Singapore has announced plans to expand its position as a key player in global gold trading, driven by growing demand from investors seeking secure storage and investment opportunities. The Monetary Authority of Singapore (MAS) and the Singapore Bullion Market Association (SBMA) outlined these initiatives on March 27, 2026, following discussions with industry stakeholders through a working group established in January.

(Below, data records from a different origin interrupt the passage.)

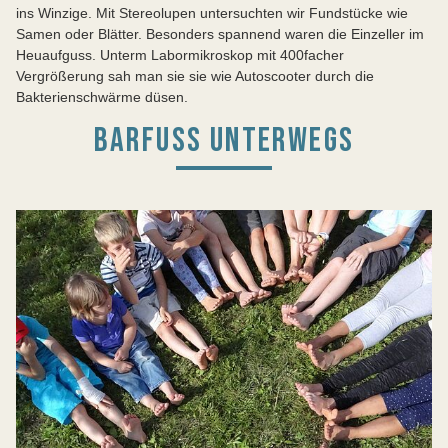
ins Winzige. Mit Stereolupen untersuchten wir Fundstücke wie
Samen oder Blätter. Besonders spannend waren die Einzeller im
Heuaufguss. Unterm Labormikroskop mit 400facher
Vergrößerung sah man sie sie wie Autoscooter durch die
Bakterienschwärme düsen.
BARFUSS UNTERWEGS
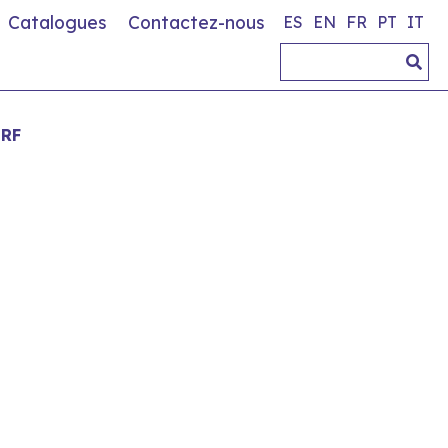
Catalogues
Contactez-nous
ES
EN
FR
PT
IT
 RF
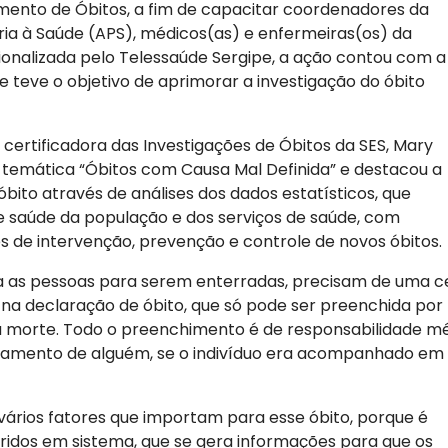
mento de Óbitos, a fim de capacitar coordenadores da
ria à Saúde (APS), médicos(as) e enfermeiras(os) da
ionalizada pelo Telessaúde Sergipe, a ação contou com a
e teve o objetivo de aprimorar a investigação do óbito
 certificadora das Investigações de Óbitos da SES, Mary
temática “Óbitos com Causa Mal Definida” e destacou a
bito através de análises dos dados estatísticos, que
e saúde da população e dos serviços de saúde, com
es de intervenção, prevenção e controle de novos óbitos.
a as pessoas para serem enterradas, precisam de uma cert
ia na declaração de óbito, que só pode ser preenchida po
a morte. Todo o preenchimento é de responsabilidade mé
nhamento de alguém, se o indivíduo era acompanhado em 
ários fatores que importam para esse óbito, porque é
idos em sistema, que se gera informações para que os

Key Initiatives to Boost Gold Trading Infrastructure
The plans focus on developing capital market products tied to gold to enhance price discovery and liquidity. They also aim to establish international standards for vaulting and logistics, alongside creating a clearing system to support over-the-counter trades of large gold bars and kilobars. Large bars, standard in London-based institutional trading, weigh 12.4 kilograms (400 troy ounces), while kilobars—1 kilogram—are widely used in Asian markets and accepted for delivery in U.S. Comex gold futures contracts.
The working group includes major financial institutions such as DBS Bank, ICBC Standard Bank, JPMorgan Chase, UBS, UOB, and the Singapore Exchange (SGX). It also involves trading firms like StoneX APAC and YLG Bullion Singapore, along with refinery Metalor Technologies Singapore. MAS is evaluating vaulting services for foreign central banks and sovereign entities, with storage likely to occur in its own facilities.
The authority has identified three additional vault operators—Brink’s Global Services, Loomis International (SG), and Malca-Amit Singapore—to handle commercial demand, including custody for capital market products offering fractional exposure. Examples include the LionGlobal Singapore Physical Gold ETF, which launched on the SGX on March 26.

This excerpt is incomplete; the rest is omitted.